= The problem =
Through the line that contains "esto es particularmente", return the data below exactly, starting at its first line; leave the rest out.

= Task inputs =
+ + + + +

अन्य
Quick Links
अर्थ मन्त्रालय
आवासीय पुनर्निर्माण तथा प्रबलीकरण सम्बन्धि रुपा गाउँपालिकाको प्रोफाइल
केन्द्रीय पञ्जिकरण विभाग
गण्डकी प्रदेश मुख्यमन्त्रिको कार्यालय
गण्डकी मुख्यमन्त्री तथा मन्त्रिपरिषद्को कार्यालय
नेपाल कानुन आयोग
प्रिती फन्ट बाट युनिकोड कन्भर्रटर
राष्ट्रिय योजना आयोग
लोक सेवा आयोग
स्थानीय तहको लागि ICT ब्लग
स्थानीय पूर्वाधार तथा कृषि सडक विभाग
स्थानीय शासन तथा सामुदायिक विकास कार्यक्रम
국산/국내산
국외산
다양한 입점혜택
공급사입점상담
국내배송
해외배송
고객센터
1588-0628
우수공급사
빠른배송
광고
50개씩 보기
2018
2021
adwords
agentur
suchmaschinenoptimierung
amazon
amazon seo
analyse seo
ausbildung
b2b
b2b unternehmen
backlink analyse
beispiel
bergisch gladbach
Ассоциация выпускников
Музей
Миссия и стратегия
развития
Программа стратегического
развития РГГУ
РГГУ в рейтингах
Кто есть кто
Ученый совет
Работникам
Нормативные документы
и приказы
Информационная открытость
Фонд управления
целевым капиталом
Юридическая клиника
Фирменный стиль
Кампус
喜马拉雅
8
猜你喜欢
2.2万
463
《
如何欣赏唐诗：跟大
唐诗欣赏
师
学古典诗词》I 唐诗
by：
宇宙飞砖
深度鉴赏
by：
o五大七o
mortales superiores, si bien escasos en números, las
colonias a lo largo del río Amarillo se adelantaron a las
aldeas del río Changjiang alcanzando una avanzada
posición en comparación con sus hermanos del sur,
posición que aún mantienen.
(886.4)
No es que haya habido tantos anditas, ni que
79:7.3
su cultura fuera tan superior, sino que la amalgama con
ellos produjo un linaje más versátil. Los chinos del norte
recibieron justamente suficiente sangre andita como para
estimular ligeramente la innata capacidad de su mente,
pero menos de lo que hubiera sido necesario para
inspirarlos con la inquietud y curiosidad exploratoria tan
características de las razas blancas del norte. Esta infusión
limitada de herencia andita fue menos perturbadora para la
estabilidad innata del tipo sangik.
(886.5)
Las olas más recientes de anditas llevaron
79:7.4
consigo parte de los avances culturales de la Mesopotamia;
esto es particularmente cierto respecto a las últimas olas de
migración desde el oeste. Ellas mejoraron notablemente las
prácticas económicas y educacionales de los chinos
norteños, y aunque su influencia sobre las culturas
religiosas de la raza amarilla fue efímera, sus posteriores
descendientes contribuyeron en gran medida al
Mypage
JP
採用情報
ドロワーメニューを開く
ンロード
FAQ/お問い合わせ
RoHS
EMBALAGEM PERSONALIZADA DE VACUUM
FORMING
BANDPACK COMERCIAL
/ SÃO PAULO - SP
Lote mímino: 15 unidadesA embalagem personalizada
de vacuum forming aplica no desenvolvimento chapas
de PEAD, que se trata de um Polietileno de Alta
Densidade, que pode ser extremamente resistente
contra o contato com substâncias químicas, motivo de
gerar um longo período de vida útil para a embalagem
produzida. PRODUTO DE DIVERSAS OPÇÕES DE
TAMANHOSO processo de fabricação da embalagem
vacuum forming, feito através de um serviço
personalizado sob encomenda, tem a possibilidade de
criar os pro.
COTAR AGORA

+ + + + +

= Output =
अन्य
Quick Links
अर्थ मन्त्रालय
आवासीय पुनर्निर्माण तथा प्रबलीकरण सम्बन्धि रुपा गाउँपालिकाको प्रोफाइल
केन्द्रीय पञ्जिकरण विभाग
गण्डकी प्रदेश मुख्यमन्त्रिको कार्यालय
गण्डकी मुख्यमन्त्री तथा मन्त्रिपरिषद्को कार्यालय
नेपाल कानुन आयोग
प्रिती फन्ट बाट युनिकोड कन्भर्रटर
राष्ट्रिय योजना आयोग
लोक सेवा आयोग
स्थानीय तहको लागि ICT ब्लग
स्थानीय पूर्वाधार तथा कृषि सडक विभाग
स्थानीय शासन तथा सामुदायिक विकास कार्यक्रम
국산/국내산
국외산
다양한 입점혜택
공급사입점상담
국내배송
해외배송
고객센터
1588-0628
우수공급사
빠른배송
광고
50개씩 보기
2018
2021
adwords
agentur
suchmaschinenoptimierung
amazon
amazon seo
analyse seo
ausbildung
b2b
b2b unternehmen
backlink analyse
beispiel
bergisch gladbach
Ассоциация выпускников
Музей
Миссия и стратегия
развития
Программа стратегического
развития РГГУ
РГГУ в рейтингах
Кто есть кто
Ученый совет
Работникам
Нормативные документы
и приказы
Информационная открытость
Фонд управления
целевым капиталом
Юридическая клиника
Фирменный стиль
Кампус
喜马拉雅
8
猜你喜欢
2.2万
463
《
如何欣赏唐诗：跟大
唐诗欣赏
师
学古典诗词》I 唐诗
by：
宇宙飞砖
深度鉴赏
by：
o五大七o
mortales superiores, si bien escasos en números, las
colonias a lo largo del río Amarillo se adelantaron a las
aldeas del río Changjiang alcanzando una avanzada
posición en comparación con sus hermanos del sur,
posición que aún mantienen.
(886.4)
No es que haya habido tantos anditas, ni que
79:7.3
su cultura fuera tan superior, sino que la amalgama con
ellos produjo un linaje más versátil. Los chinos del norte
recibieron justamente suficiente sangre andita como para
estimular ligeramente la innata capacidad de su mente,
pero menos de lo que hubiera sido necesario para
inspirarlos con la inquietud y curiosidad exploratoria tan
características de las razas blancas del norte. Esta infusión
limitada de herencia andita fue menos perturbadora para la
estabilidad innata del tipo sangik.
(886.5)
Las olas más recientes de anditas llevaron
79:7.4
consigo parte de los avances culturales de la Mesopotamia;
esto es particularmente cierto respecto a las últimas olas de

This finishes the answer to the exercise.